Abstract
Introduction
Currently, peripheral nerve block has shown immense potential with effective patient satisfaction. In the event of upper limb surgeries, the supraclavicular brachial plexus approach under ultrasound guidance renders quick and dense anesthesia. In addition, the clinical utility of adjuvants with local anesthetics elicits a good quality of nerve block with improved duration and inset. So the aim of the present study was to compare the block characteristics of dexmedetomidine and dexamethasone during supraclavicular brachial plexus block in patients undergoing upper limb surgeries.
Materials and methods
The present study was conducted on 100 patients aged 20-60 years with the American Society of Anesthesiologists (ASA)-I and ASA-II classification who were scheduled for upper limb surgeries.

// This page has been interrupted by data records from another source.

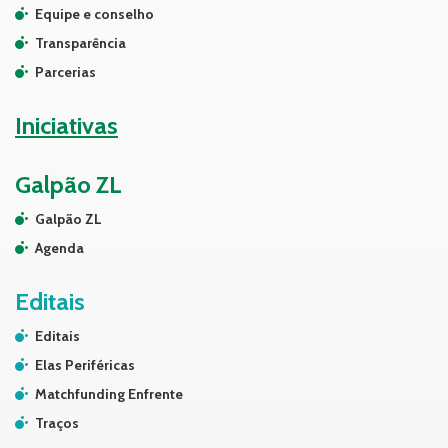
Equipe e conselho
Transparência
Parcerias
Iniciativas
Galpão ZL
Galpão ZL
Agenda
Editais
Editais
Elas Periféricas
Matchfunding Enfrente
Traços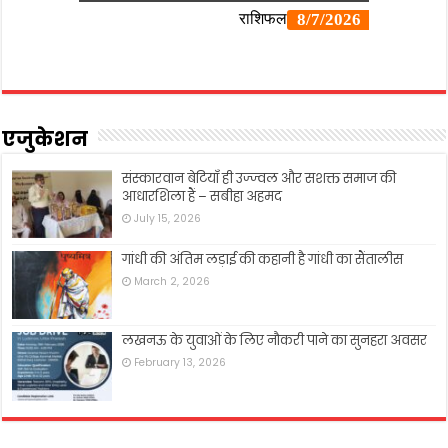
एजुकेशन
संस्कारवान बेटियाँ ही उज्ज्वल और सशक्त समाज की
आधारशिला हैं – सबीहा अहमद
July 15, 2026
गांधी की अंतिम लड़ाई की कहानी है गांधी का सैंतालीस
March 2, 2026
लखनऊ के युवाओं के लिए नौकरी पाने का सुनहरा अवसर
February 13, 2026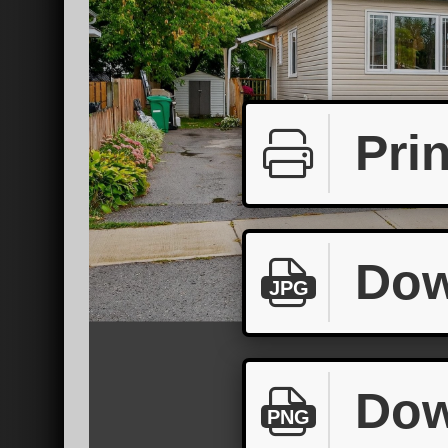
Prin
Dow
JPG
Dow
PNG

These patients were divided equally into two groups, namely group D (who received 20mL of 0.5% bupivacaine + 50 mcg (0.5mL) of dexmedetomidine +1.5mL normal saline) and group X (who received 20mL of 0.5% bupivacaine +8mg of dexamethasone), ensuring a total volume of 22mL administered to both groups. The time of onset and duration of the sensory and motor blocks, as well as the quality of intraoperative analgesia, were assessed.
Results
The addition of dexmedetomidine (50mcg) and dexamethasone (8mg) to 0.5% bupivacaine ensured a faster onset and prolonged duration of the sensory and motor blocks. Additionally, dexmedetomidine resulted in more prolonged postoperative analgesia, a lower mean visual analog scale score in the first 24 hours, and lesser opioid consumption in 24 hours than dexamethasone.
Conclusion
Dexmedetomidine is superior to dexamethasone as an adjuvant to bupivacaine during supraclavicular brachial plexus block in patients undergoing upper limb surgeries.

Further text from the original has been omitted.